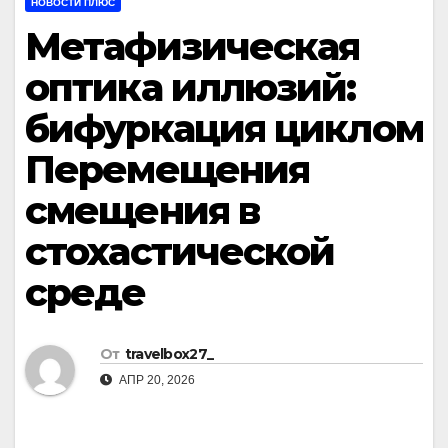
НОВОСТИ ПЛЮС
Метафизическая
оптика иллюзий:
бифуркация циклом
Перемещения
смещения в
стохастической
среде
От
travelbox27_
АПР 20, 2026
_ _ _ _
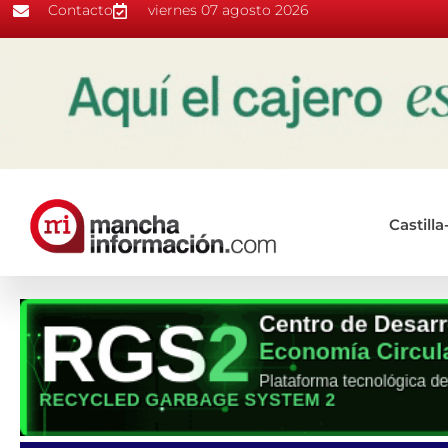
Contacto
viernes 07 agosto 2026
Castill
_ _ _ _
# THE PROBLEM:
Retype exactly, and only, the lines above from the one where "НОВОСТИ ПЛЮС" occurs up to and including the one where "АПР 20, 2026" occurs.

# EXPECTED ANSWER:
НОВОСТИ ПЛЮС
Метафизическая
оптика иллюзий:
бифуркация циклом
Перемещения
смещения в
стохастической
среде
От
travelbox27_
АПР 20, 2026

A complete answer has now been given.